On peut le répéter, ceci est un dictionnaire amoureux ce n’est pas un dictionnaire philosophique : constat fait en lisant les sobres notices consacrées à Averroès et à Avicenne, deux piliers incontournables de la pensée médiévale, tant chez les Arabes, les Juifs que chez les Chrétiens… Mais ce n’est pas un reproche puisque le livre fourmille de petits détails et d’aphorismes sur près de 700 pages. Je soumets à la sagacité de mes lecteurs ce proverbe attribué à un sage perse : le meilleur des princes fréquente les sages, mais le pire des sages fréquente les princes… Toujours ce fossé infranchissable entre la réalité sociale, politique, d’une part et la Vérité, d’autre part.

On ne peut pas, malheureusement, s’attarder sur plus d’entrées qui brillent par leur style concis et sobre. Malek Chebel a réussi, sans solliciter les textes qu’il domine souverainement, à ré enchanter l’islam qui traverse cet an-ci des temps difficiles. On vit à une époque où fleurit la phrase suivante, lourde à porter quel que soit le bout par lequel on la prend ; tous les musulmans ne sont pas des terroristes, mais tous les terroristes sont des… musulmans.

On trouve aussi des entrées sur de grands auteurs chrétiens qui se sont intéressés à l’islam en tant que culture religieuse ; ils ne sont pas tous là mais certains y figurent comme Goethe, Charles de Foucault, Henry Corbin, Louis Massignon.

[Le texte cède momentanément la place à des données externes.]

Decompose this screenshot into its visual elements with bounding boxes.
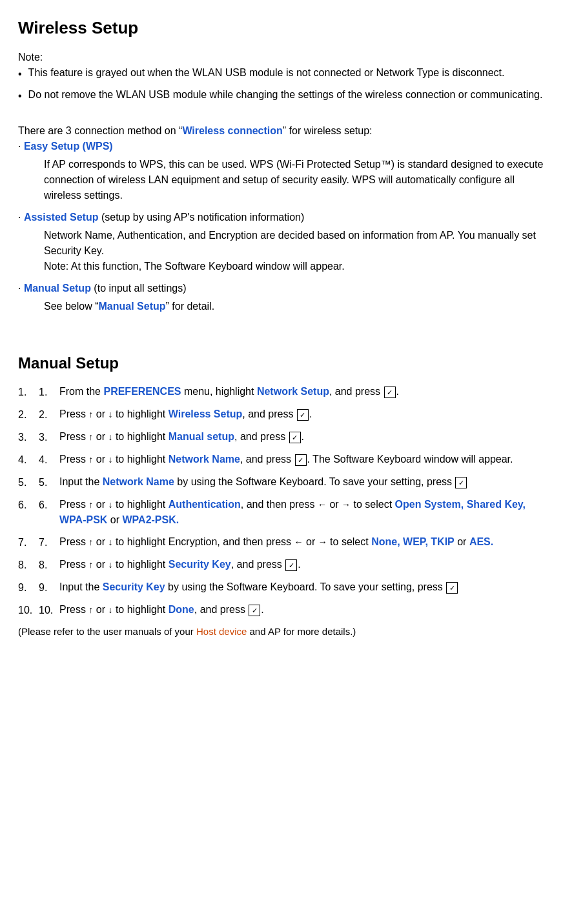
step-item: 1.From the PREFERENCES menu, highlight N… <box>18 384 545 400</box>
step-item: 7.Press ↑ or ↓ to highlight Encryption, … <box>18 534 545 550</box>
arrow-right-icon: → <box>318 536 327 549</box>
manual-setup-label[interactable]: Manual Setup <box>24 283 91 294</box>
step-number: 7. <box>39 534 59 550</box>
method-manual-setup: · Manual Setup (to input all settings) S… <box>18 281 545 314</box>
easy-setup-body: If AP corresponds to WPS, this can be us… <box>44 157 545 203</box>
intro-paragraph: There are 3 connection method on “Wirele… <box>18 123 545 139</box>
ok-button-icon: ✓ <box>249 605 260 616</box>
arrow-up-icon: ↑ <box>88 430 93 444</box>
step-number: 6. <box>39 497 59 513</box>
step-content: Press ↑ or ↓ to highlight Encryption, an… <box>59 534 545 550</box>
assisted-setup-suffix: (setup by using AP's notification inform… <box>98 212 304 223</box>
step-highlight: Security Key <box>169 559 231 570</box>
easy-setup-label[interactable]: Easy Setup (WPS) <box>24 141 113 152</box>
assisted-setup-label[interactable]: Assisted Setup <box>24 212 99 223</box>
step-highlight: WPA2-PSK. <box>123 514 179 525</box>
arrow-up-icon: ↑ <box>88 536 93 549</box>
arrow-right-icon: → <box>342 498 351 512</box>
note-text-2: Do not remove the WLAN USB module while … <box>28 87 543 103</box>
step-content: Press ↑ or ↓ to highlight Wireless Setup… <box>59 407 545 422</box>
easy-setup-header: · Easy Setup (WPS) <box>18 139 545 154</box>
step-highlight: PREFERENCES <box>103 386 181 397</box>
assisted-setup-text-2: Note: At this function, The Software Key… <box>44 259 545 274</box>
steps-list: 1.From the PREFERENCES menu, highlight N… <box>18 384 545 618</box>
bullet-icon: • <box>18 66 22 82</box>
step-number: 1. <box>39 384 59 400</box>
assisted-setup-bullet: · <box>18 212 24 223</box>
step-item: 2.Press ↑ or ↓ to highlight Wireless Set… <box>18 407 545 423</box>
arrow-down-icon: ↓ <box>108 558 112 572</box>
manual-setup-see-below: See below “Manual Setup” for detail. <box>44 299 545 314</box>
ok-button-icon: ✓ <box>285 559 297 571</box>
arrow-up-icon: ↑ <box>88 603 93 617</box>
step-content: Input the Security Key by using the Soft… <box>59 579 545 595</box>
step-highlight: Network Name <box>103 476 174 487</box>
ok-button-icon: ✓ <box>289 432 301 443</box>
arrow-left-icon: ← <box>294 536 303 549</box>
step-highlight: Security Key <box>103 581 165 592</box>
step-content: Press ↑ or ↓ to highlight Manual setup, … <box>59 429 545 445</box>
manual-setup-body: See below “Manual Setup” for detail. <box>44 299 545 314</box>
step-highlight: Done <box>169 604 194 615</box>
bullet-icon: • <box>18 88 22 104</box>
ok-button-icon: ✓ <box>446 582 458 594</box>
step-item: 6.Press ↑ or ↓ to highlight Authenticati… <box>18 497 545 528</box>
step-content: Press ↑ or ↓ to highlight Done, and pres… <box>59 602 545 618</box>
step-highlight: Authentication <box>169 499 241 510</box>
manual-setup-title: Manual Setup <box>18 352 545 375</box>
step-number: 5. <box>39 474 59 490</box>
note-label: Note: <box>18 50 545 65</box>
step-item: 9.Input the Security Key by using the So… <box>18 579 545 596</box>
ok-button-icon: ✓ <box>297 409 309 421</box>
host-device-highlight: Host device <box>196 626 247 637</box>
list-item: • This feature is grayed out when the WL… <box>18 65 545 82</box>
notes-list: • This feature is grayed out when the WL… <box>18 65 545 104</box>
wireless-connection-link[interactable]: Wireless connection <box>182 125 282 136</box>
footer-note: (Please refer to the user manuals of you… <box>18 625 545 639</box>
assisted-setup-header: · Assisted Setup (setup by using AP's no… <box>18 210 545 225</box>
step-item: 5.Input the Network Name by using the So… <box>18 474 545 490</box>
arrow-up-icon: ↑ <box>88 453 93 467</box>
intro-text-before: There are 3 connection method on “ <box>18 125 182 136</box>
step-highlight: Manual setup <box>169 431 234 442</box>
step-number: 10. <box>39 602 59 618</box>
step-content: Input the Network Name by using the Soft… <box>59 474 545 490</box>
step-number: 2. <box>39 407 59 423</box>
manual-setup-link[interactable]: Manual Setup <box>99 301 166 312</box>
step-content: From the PREFERENCES menu, highlight Net… <box>59 384 545 399</box>
step-highlight: Wireless Setup <box>169 408 243 419</box>
step-highlight: None, WEP, TKIP <box>371 536 455 547</box>
manual-setup-bullet: · <box>18 283 24 294</box>
arrow-down-icon: ↓ <box>108 453 112 467</box>
step-highlight: AES. <box>469 536 493 547</box>
note-text-1: This feature is grayed out when the WLAN… <box>28 65 505 81</box>
step-item: 3.Press ↑ or ↓ to highlight Manual setup… <box>18 429 545 445</box>
arrow-up-icon: ↑ <box>88 498 93 512</box>
step-highlight: Network Setup <box>257 386 329 397</box>
method-assisted-setup: · Assisted Setup (setup by using AP's no… <box>18 210 545 274</box>
step-item: 10.Press ↑ or ↓ to highlight Done, and p… <box>18 602 545 618</box>
list-item: • Do not remove the WLAN USB module whil… <box>18 87 545 104</box>
step-number: 3. <box>39 429 59 445</box>
intro-text-after: ” for wireless setup: <box>283 125 373 136</box>
arrow-down-icon: ↓ <box>108 536 112 549</box>
step-number: 4. <box>39 452 59 468</box>
arrow-down-icon: ↓ <box>108 603 112 617</box>
step-highlight: Network Name <box>169 454 240 465</box>
step-number: 9. <box>39 579 59 596</box>
arrow-down-icon: ↓ <box>108 498 112 512</box>
arrow-up-icon: ↑ <box>88 558 93 572</box>
step-content: Press ↑ or ↓ to highlight Network Name, … <box>59 452 545 467</box>
connection-methods: · Easy Setup (WPS) If AP corresponds to … <box>18 139 545 314</box>
footer-text-after: and AP for more details.) <box>247 626 356 637</box>
step-number: 8. <box>39 557 59 573</box>
ok-button-icon: ✓ <box>455 477 467 488</box>
assisted-setup-body: Network Name, Authentication, and Encryp… <box>44 228 545 274</box>
arrow-up-icon: ↑ <box>88 408 93 421</box>
page-title: Wireless Setup <box>18 15 545 41</box>
footer-text-before: (Please refer to the user manuals of you… <box>18 626 196 637</box>
easy-setup-text: If AP corresponds to WPS, this can be us… <box>44 157 545 203</box>
step-item: 4.Press ↑ or ↓ to highlight Network Name… <box>18 452 545 468</box>
step-content: Press ↑ or ↓ to highlight Security Key, … <box>59 557 545 572</box>
ok-button-icon: ✓ <box>384 387 396 398</box>
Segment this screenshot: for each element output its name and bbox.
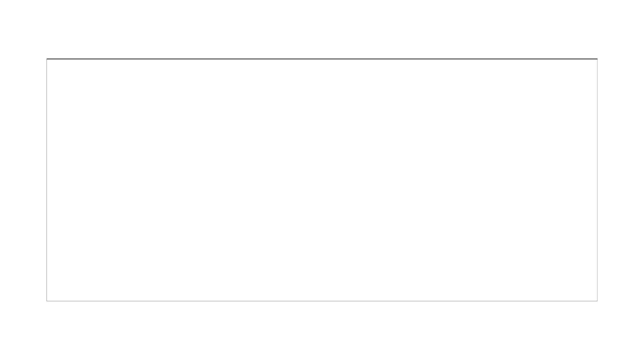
- legend-item-daily[interactable]: [44, 49, 52, 54]
- legend-item-minus1s[interactable]: [122, 49, 129, 54]
- legend-swatch-minus1s: [122, 49, 126, 54]
- legend-item-price[interactable]: [25, 49, 32, 54]
- legend-item-neg[interactable]: [83, 49, 90, 54]
- x-axis: [47, 303, 597, 316]
- legend-swatch-neg: [83, 49, 87, 54]
- page: [0, 0, 644, 362]
- chart-container: [14, 46, 626, 316]
- y-axis-left: [14, 59, 45, 301]
- legend-item-plus1s[interactable]: [102, 49, 109, 54]
- legend-swatch-plus1s: [102, 49, 107, 54]
- y-axis-right: [599, 59, 626, 301]
- chart-legend: [25, 46, 626, 56]
- legend-item-pos[interactable]: [64, 49, 71, 54]
- legend-swatch-pos: [64, 49, 68, 54]
- legend-swatch-price: [25, 49, 29, 54]
- price-line-layer: [47, 59, 597, 301]
- legend-swatch-daily: [44, 49, 49, 54]
- plot-area[interactable]: [47, 59, 597, 301]
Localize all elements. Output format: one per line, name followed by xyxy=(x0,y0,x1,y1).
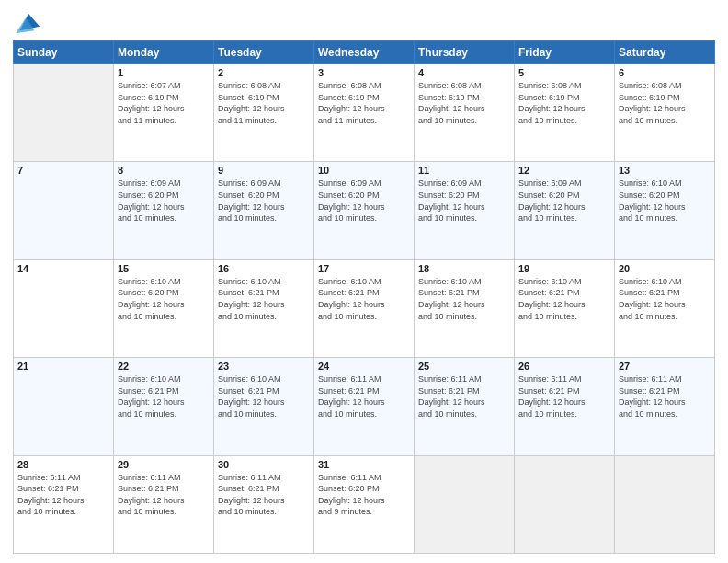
header-wednesday: Wednesday xyxy=(314,41,415,64)
cell-w2-d3: 10Sunrise: 6:09 AMSunset: 6:20 PMDayligh… xyxy=(314,162,415,259)
cell-w4-d1: 22Sunrise: 6:10 AMSunset: 6:21 PMDayligh… xyxy=(114,358,214,455)
day-number: 3 xyxy=(318,67,410,78)
cell-w4-d2: 23Sunrise: 6:10 AMSunset: 6:21 PMDayligh… xyxy=(214,358,314,455)
day-number: 25 xyxy=(418,361,510,372)
day-info: Sunrise: 6:08 AMSunset: 6:19 PMDaylight:… xyxy=(418,80,510,126)
cell-w1-d6: 6Sunrise: 6:08 AMSunset: 6:19 PMDaylight… xyxy=(615,64,715,162)
day-info: Sunrise: 6:08 AMSunset: 6:19 PMDaylight:… xyxy=(518,80,610,126)
day-number: 9 xyxy=(218,165,310,176)
cell-w5-d6 xyxy=(615,455,715,553)
day-number: 20 xyxy=(619,263,711,274)
week-row-2: 78Sunrise: 6:09 AMSunset: 6:20 PMDayligh… xyxy=(14,162,715,259)
cell-w5-d1: 29Sunrise: 6:11 AMSunset: 6:21 PMDayligh… xyxy=(114,455,214,553)
cell-w3-d3: 17Sunrise: 6:10 AMSunset: 6:21 PMDayligh… xyxy=(314,259,415,357)
day-number: 27 xyxy=(619,361,711,372)
cell-w2-d6: 13Sunrise: 6:10 AMSunset: 6:20 PMDayligh… xyxy=(615,162,715,259)
day-info: Sunrise: 6:08 AMSunset: 6:19 PMDaylight:… xyxy=(619,80,711,126)
logo xyxy=(13,13,41,35)
day-info: Sunrise: 6:11 AMSunset: 6:21 PMDaylight:… xyxy=(17,472,109,518)
day-info: Sunrise: 6:10 AMSunset: 6:21 PMDaylight:… xyxy=(218,276,310,322)
cell-w1-d1: 1Sunrise: 6:07 AMSunset: 6:19 PMDaylight… xyxy=(114,64,214,162)
day-info: Sunrise: 6:11 AMSunset: 6:21 PMDaylight:… xyxy=(418,373,510,419)
day-info: Sunrise: 6:09 AMSunset: 6:20 PMDaylight:… xyxy=(218,178,310,224)
day-number: 24 xyxy=(318,361,410,372)
day-info: Sunrise: 6:11 AMSunset: 6:21 PMDaylight:… xyxy=(619,373,711,419)
day-info: Sunrise: 6:11 AMSunset: 6:21 PMDaylight:… xyxy=(518,373,610,419)
week-row-3: 1415Sunrise: 6:10 AMSunset: 6:20 PMDayli… xyxy=(14,259,715,357)
cell-w1-d4: 4Sunrise: 6:08 AMSunset: 6:19 PMDaylight… xyxy=(415,64,515,162)
cell-w5-d4 xyxy=(415,455,515,553)
cell-w2-d2: 9Sunrise: 6:09 AMSunset: 6:20 PMDaylight… xyxy=(214,162,314,259)
week-row-4: 2122Sunrise: 6:10 AMSunset: 6:21 PMDayli… xyxy=(14,358,715,455)
cell-w4-d5: 26Sunrise: 6:11 AMSunset: 6:21 PMDayligh… xyxy=(515,358,615,455)
day-info: Sunrise: 6:09 AMSunset: 6:20 PMDaylight:… xyxy=(318,178,410,224)
day-number: 11 xyxy=(418,165,510,176)
cell-w4-d3: 24Sunrise: 6:11 AMSunset: 6:21 PMDayligh… xyxy=(314,358,415,455)
cell-w2-d5: 12Sunrise: 6:09 AMSunset: 6:20 PMDayligh… xyxy=(515,162,615,259)
day-number: 18 xyxy=(418,263,510,274)
day-info: Sunrise: 6:11 AMSunset: 6:21 PMDaylight:… xyxy=(118,472,210,518)
day-number: 15 xyxy=(118,263,210,274)
calendar-table: Sunday Monday Tuesday Wednesday Thursday… xyxy=(13,40,715,554)
day-info: Sunrise: 6:10 AMSunset: 6:21 PMDaylight:… xyxy=(218,373,310,419)
day-number: 21 xyxy=(17,361,109,372)
header-saturday: Saturday xyxy=(615,41,715,64)
header xyxy=(13,9,715,35)
day-number: 22 xyxy=(118,361,210,372)
day-number: 12 xyxy=(518,165,610,176)
day-number: 1 xyxy=(118,67,210,78)
day-number: 28 xyxy=(17,459,109,470)
cell-w5-d3: 31Sunrise: 6:11 AMSunset: 6:20 PMDayligh… xyxy=(314,455,415,553)
day-number: 5 xyxy=(518,67,610,78)
cell-w2-d1: 8Sunrise: 6:09 AMSunset: 6:20 PMDaylight… xyxy=(114,162,214,259)
day-info: Sunrise: 6:10 AMSunset: 6:21 PMDaylight:… xyxy=(518,276,610,322)
logo-icon xyxy=(16,9,41,35)
header-thursday: Thursday xyxy=(415,41,515,64)
day-number: 10 xyxy=(318,165,410,176)
day-info: Sunrise: 6:10 AMSunset: 6:20 PMDaylight:… xyxy=(118,276,210,322)
day-number: 30 xyxy=(218,459,310,470)
page: Sunday Monday Tuesday Wednesday Thursday… xyxy=(0,0,728,563)
header-friday: Friday xyxy=(515,41,615,64)
day-info: Sunrise: 6:10 AMSunset: 6:21 PMDaylight:… xyxy=(418,276,510,322)
cell-w3-d4: 18Sunrise: 6:10 AMSunset: 6:21 PMDayligh… xyxy=(415,259,515,357)
cell-w2-d0: 7 xyxy=(14,162,114,259)
week-row-1: 1Sunrise: 6:07 AMSunset: 6:19 PMDaylight… xyxy=(14,64,715,162)
cell-w3-d0: 14 xyxy=(14,259,114,357)
day-number: 29 xyxy=(118,459,210,470)
cell-w1-d3: 3Sunrise: 6:08 AMSunset: 6:19 PMDaylight… xyxy=(314,64,415,162)
day-number: 31 xyxy=(318,459,410,470)
day-number: 4 xyxy=(418,67,510,78)
cell-w3-d1: 15Sunrise: 6:10 AMSunset: 6:20 PMDayligh… xyxy=(114,259,214,357)
weekday-header-row: Sunday Monday Tuesday Wednesday Thursday… xyxy=(14,41,715,64)
cell-w5-d0: 28Sunrise: 6:11 AMSunset: 6:21 PMDayligh… xyxy=(14,455,114,553)
day-info: Sunrise: 6:11 AMSunset: 6:21 PMDaylight:… xyxy=(218,472,310,518)
day-info: Sunrise: 6:10 AMSunset: 6:20 PMDaylight:… xyxy=(619,178,711,224)
day-number: 6 xyxy=(619,67,711,78)
cell-w5-d5 xyxy=(515,455,615,553)
day-number: 19 xyxy=(518,263,610,274)
cell-w4-d6: 27Sunrise: 6:11 AMSunset: 6:21 PMDayligh… xyxy=(615,358,715,455)
day-info: Sunrise: 6:11 AMSunset: 6:21 PMDaylight:… xyxy=(318,373,410,419)
cell-w3-d5: 19Sunrise: 6:10 AMSunset: 6:21 PMDayligh… xyxy=(515,259,615,357)
day-info: Sunrise: 6:08 AMSunset: 6:19 PMDaylight:… xyxy=(218,80,310,126)
header-tuesday: Tuesday xyxy=(214,41,314,64)
day-info: Sunrise: 6:11 AMSunset: 6:20 PMDaylight:… xyxy=(318,472,410,518)
cell-w4-d4: 25Sunrise: 6:11 AMSunset: 6:21 PMDayligh… xyxy=(415,358,515,455)
day-info: Sunrise: 6:07 AMSunset: 6:19 PMDaylight:… xyxy=(118,80,210,126)
day-number: 2 xyxy=(218,67,310,78)
day-info: Sunrise: 6:09 AMSunset: 6:20 PMDaylight:… xyxy=(518,178,610,224)
cell-w3-d6: 20Sunrise: 6:10 AMSunset: 6:21 PMDayligh… xyxy=(615,259,715,357)
cell-w1-d2: 2Sunrise: 6:08 AMSunset: 6:19 PMDaylight… xyxy=(214,64,314,162)
day-info: Sunrise: 6:08 AMSunset: 6:19 PMDaylight:… xyxy=(318,80,410,126)
day-info: Sunrise: 6:10 AMSunset: 6:21 PMDaylight:… xyxy=(619,276,711,322)
cell-w5-d2: 30Sunrise: 6:11 AMSunset: 6:21 PMDayligh… xyxy=(214,455,314,553)
cell-w2-d4: 11Sunrise: 6:09 AMSunset: 6:20 PMDayligh… xyxy=(415,162,515,259)
cell-w4-d0: 21 xyxy=(14,358,114,455)
day-number: 16 xyxy=(218,263,310,274)
day-number: 14 xyxy=(17,263,109,274)
cell-w1-d0 xyxy=(14,64,114,162)
day-number: 26 xyxy=(518,361,610,372)
day-info: Sunrise: 6:09 AMSunset: 6:20 PMDaylight:… xyxy=(118,178,210,224)
header-sunday: Sunday xyxy=(14,41,114,64)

Moi j’aurais ajouté de grands orientalistes juifs du XIXe siècle allemand, Moritz Steinschneider et Ignaz Goldziher, auteur des Muhammedanische Studien (traduits en arabe), Abraham Geiger qui fit sa thèse à Bonn, Was hat Mohammed aus dem Judentum aufgenommen? Bonn, 1833. (Ce que Mahomet doit au judaïsme ?). Et l’incontournable Bernard Lewis.

Mais ces remarques n’enlèvent rien à la grande qualité de ce beau dictionnaire amoureux de l’islam.